Não sabia, mas os Shakers foram uma seita cristã fundada em Inglaterra no séc. XVIII. Neste caso, os criadores da cidade onde se passa esta história inspiraram-se nos seus princípios de perfecionismo e ordem. Uma comunidade utópica onde todas as pessoas seguem as mesmas regras, sem desvios, todas as casas são iguais, habitadas por famílias semelhantes com empregos dentro da norma.
Shaker Heights, apesar do seu idealismo, era um lugar pragmático, e ela não sabia como ser diferente. Uma vida inteira de reflexões práticas e confortáveis abateu-se sobre a centelha dentro dela como um cobertor espesso e pesado.

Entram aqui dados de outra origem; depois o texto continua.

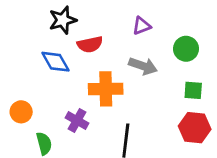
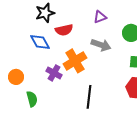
orange cross: (106, 89) -> (75, 61), turned -30
purple cross: (77, 120) -> (54, 73), moved

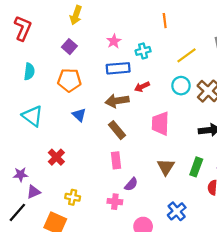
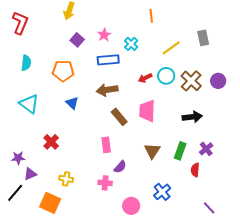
purple square: (69, 47) -> (77, 40), moved
cyan cross: (143, 51) -> (131, 44), turned -32
red arrow: (142, 87) -> (145, 78), moved
brown rectangle: (117, 130) -> (119, 117), moved

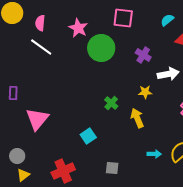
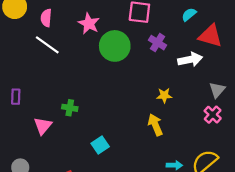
purple cross: (143, 55) -> (157, 43), moved
white arrow: (168, 74) -> (190, 59), moved
green cross: (111, 103) -> (70, 108), moved, turned -32
pink triangle: (37, 119) -> (43, 126), size x0.7

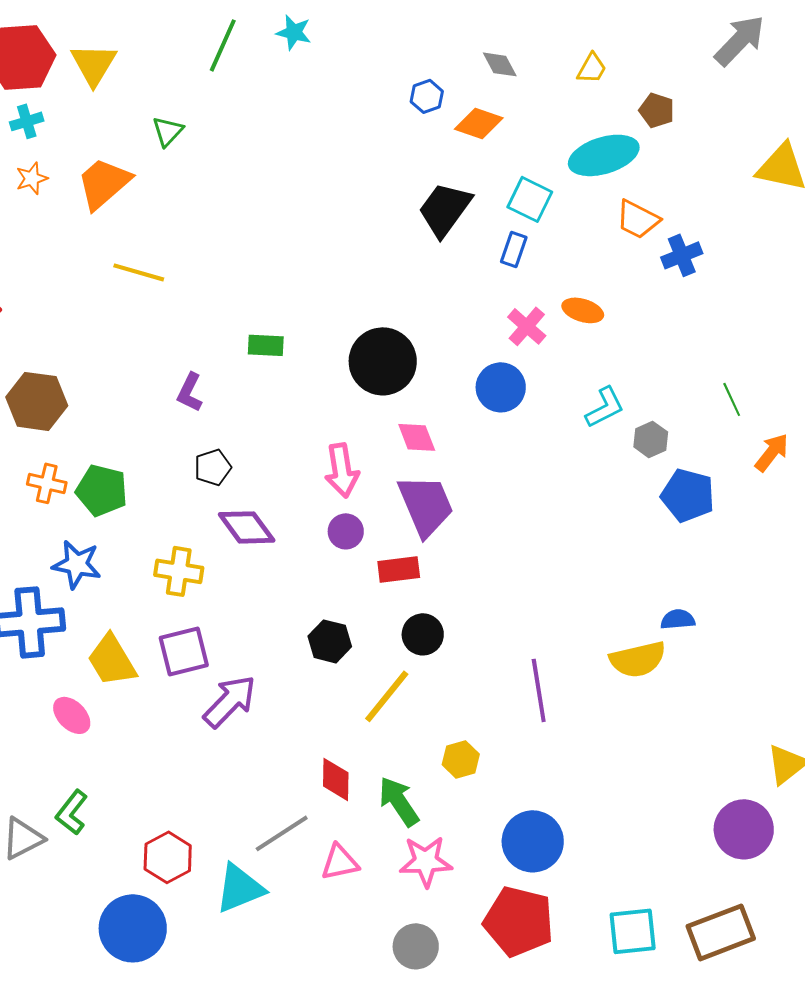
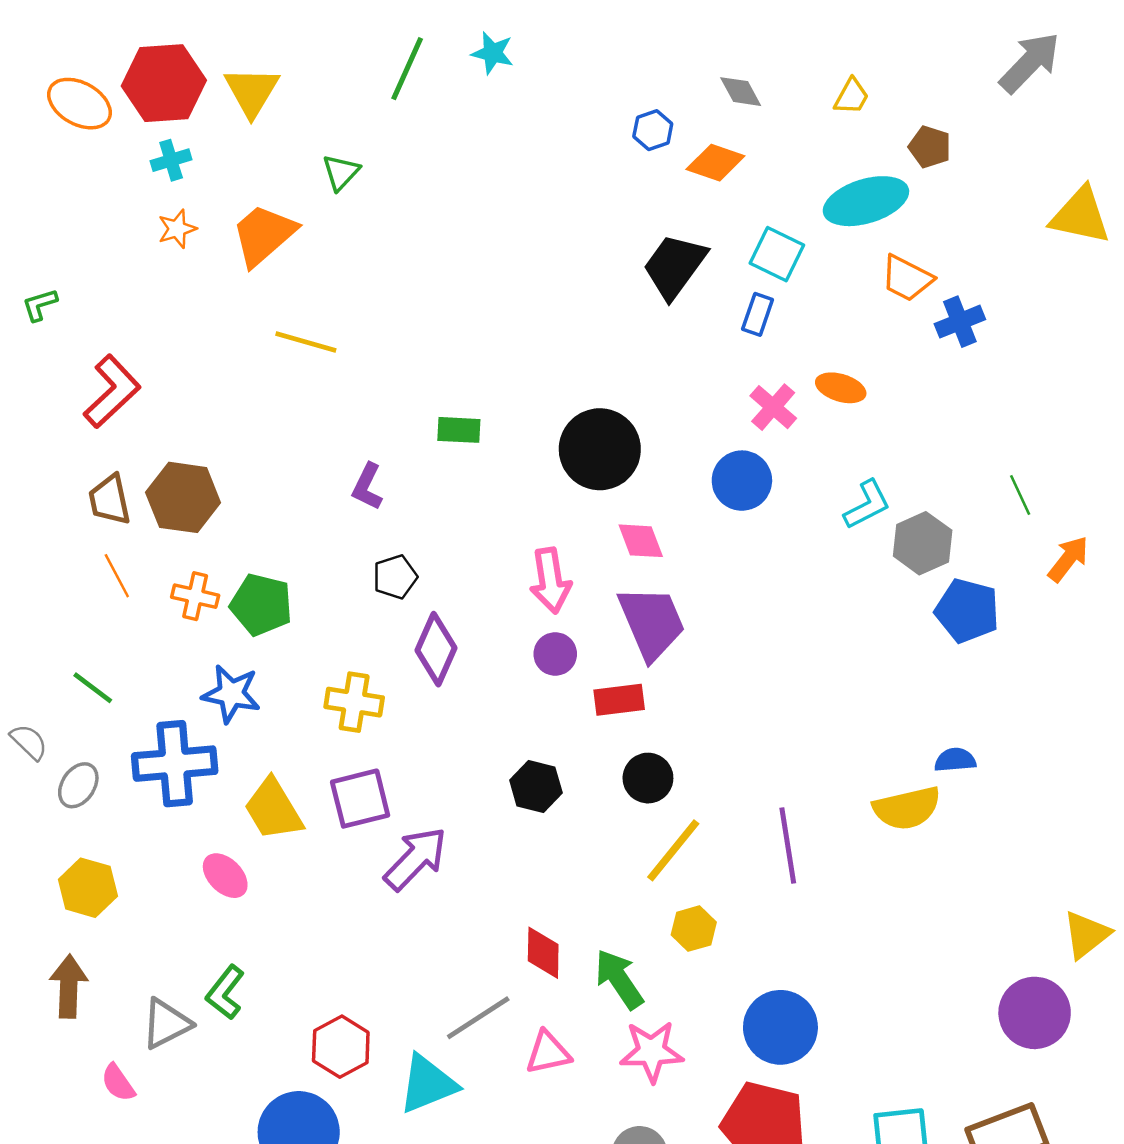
gray hexagon: (651, 439) -> (923, 543), size x1.4
purple diamond: (247, 527) -> (436, 649), turned 60
yellow line: (387, 696) -> (673, 850), moved

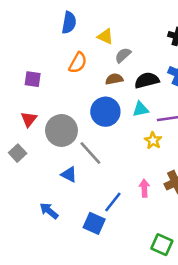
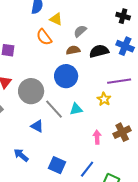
yellow triangle: (105, 36) -> (56, 19), moved
orange semicircle: (78, 63) -> (44, 37), turned 114
cyan triangle: (141, 109) -> (76, 109), moved
blue line: (113, 202) -> (87, 169), moved

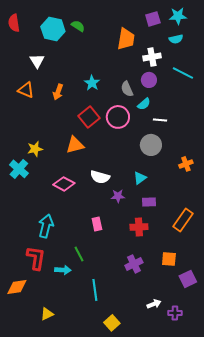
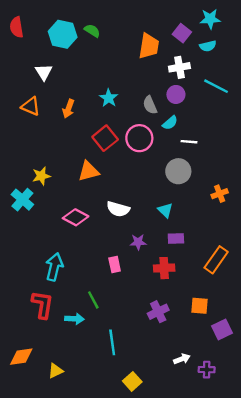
purple square: (153, 19) -> (182, 33), moved, turned -35
cyan triangle: (140, 178) -> (165, 210), turned -40
purple star: (118, 196) -> (138, 242), moved
orange diamond: (17, 287) -> (21, 357), moved

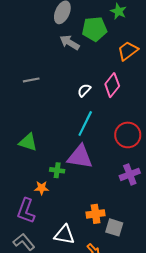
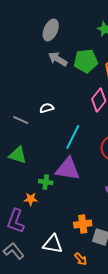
green pentagon: (95, 29) -> (86, 61), moved
gray line: (31, 80) -> (21, 120), moved, turned 35
white semicircle: (84, 90) -> (47, 108), moved, turned 32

Além da obsessão pela ordem, o mais interessante que descobri sobre os Shakers é que priorizaram a igualdade de género, com muitas mulheres em cargos de poder dentro da comunidade. E estamos a falar de comunidades do séc. XVIII!
É para esta cidade que se mudam uma mãe fotógrafa e a sua filha adolescente. A história desenrola-se deste ponto até ao incêndio com o ritmo de uma série. Somos acostumados aos poucos com as personagens e o mistério vai-se adensando, deixando-nos incapazes de pousar o livro sem saber como chegámos ao incêndio da primeira página.
O incêndio marca todo o livro, literal e metaforicamente, já que a autora parece brincar com os personagens da mesma forma, criando pequenos fogos nas suas relações que o leitor fica a ver arder ao longo das páginas.
Todos nós fazemos coisas que lamentamos de vez em quando e que teremos de levar para sempre dentro de nós.
Foi uma grande surpresa este livro, que não foi nada do que esperava, mas que recomendo muito. É apenas o segundo livro da autora (podem ver aqui a entrevista que deu ao público) e está a ser adaptado para uma mini-série.